Но Олико не убивала бабушку Нуцу. Она только всадила ее в бархатное кресло навсегда. И об этом в семье не говорили. Фафочка думала, что, когда ей исполнится шестнадцать лет, Олико и Нуца усадят ее на диванчик и вместе, перебивая друг друга, выдадут ей все семейные секреты. И самый главный из них – как это они выходили замуж, каждая в шестнадцать лет.
Но ей никто ничего не рассказывал. Олико не помнила или не хотела вспоминать. Как ей было шестнадцать и она бежала, задыхаясь, на вокзал в одном сарафанчике. И сердце ее билось не в груди, а в горле, а грудь была плоской, будто танк проехал. И ей казалось, что Нуца Церетели догонит ее на своих ногах-кеглях, остановит ее, не выпустит, и она бежала, как бежим мы во сне, изо всех сил. И ей не было стыдно, и ей не было больно – тогда. И она не думала о Нуце, которая валялась сейчас на полу, вся в слезах и маленьких какашках, а лишь о том, чтобы успеть.
И она только чуть растерялась, когда увидела, как много их на вокзале – одноногих. Так который Володя? А потом кто-то выкрикнул:
– Рамишвилс вин элодеба? (Рамишвили кто-нибудь встречает?) – и она шагнула вперед и сказала:
– Я!
Чьи-то руки подхватили ее – три железные ступеньки, вагон, тамбур. Володя.
Но разве все было так? Нуца Церетели почему-то поняла, куда Олико собирается. Эта сумка с вещами, трусики с кружевами, шелковая рубашка. Нет, не в Кутаиси к Надии. Нуца бросилась на дверь и зарыдала:
– Не уходи, умоляю тебя, голубчик мой! Я – мать твоя!
А Олико отодвинула ее рукой – или оттолкнула? – Нуца упала (она все время падала), и Олико прокричала ей:
– Какая ты мне мать, ты мне в жизни супа не сварила! – и побежала в чем была – в одном сарафанчике…
Володя в это время поставил один костыль на перрон. Он увидел, как к нему пошли люди в шинелях – наверное, встречать. Он поставил на землю второй костыль. Воздух. Воздух! Пахло детством. Люди в шинелях спросили его документы, сверили какие-то списки и повели в другой вагон. Он ничего не понимал. Он вертел головой и смотрел по сторонам.

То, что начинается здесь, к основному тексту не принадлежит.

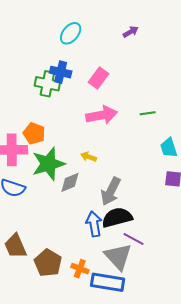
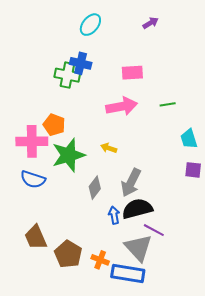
pink rectangle: (99, 78) -> (132, 73), moved, turned 50
gray diamond: (70, 182) -> (95, 188), moved, turned -30
blue arrow: (94, 224) -> (114, 215), size x0.7

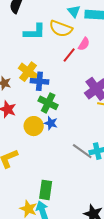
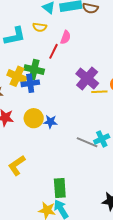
yellow semicircle: (61, 29) -> (40, 27), size x0.6
green cross: (48, 103) -> (34, 70), moved
yellow circle: (34, 126) -> (34, 118), moved

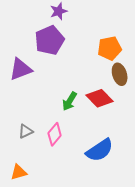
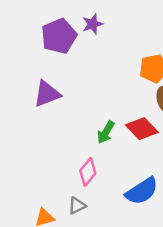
purple pentagon: (50, 40) -> (59, 36), moved
gray triangle: (26, 131) -> (77, 206), moved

Запахи раздирали ему душу на части. Воздух родины пьянящий. Его подтолкнули по железным степенькам. Он увидел лица людей, с которыми только что приехал из-за границы. Лучше смерть. Он обернулся и сказал им, людям в шинелях:
– Дайте хоть с семьей встретиться!
И тогда кто-то выкрикнул:
– Рамишвилс вин элодеба? (Рамишвили кто-нибудь встречает?)
Зачем она бросилась к нему, вскочила в вагон? Он увидел ее – девочку в сарафанчике, и сердце сжалось. Обманула. Он хотел спустить ее на первой остановке. Но поезд не останавливали. Их гнали в ссылку, всех вернувшихся из плена не вовремя, всех опоздавших, всех задумавшихся. Он хотел спрыгнуть сам под железные колеса. Но на кого ж оставить эту девочку? Так они вцепились друг в друга, чтоб не упасть.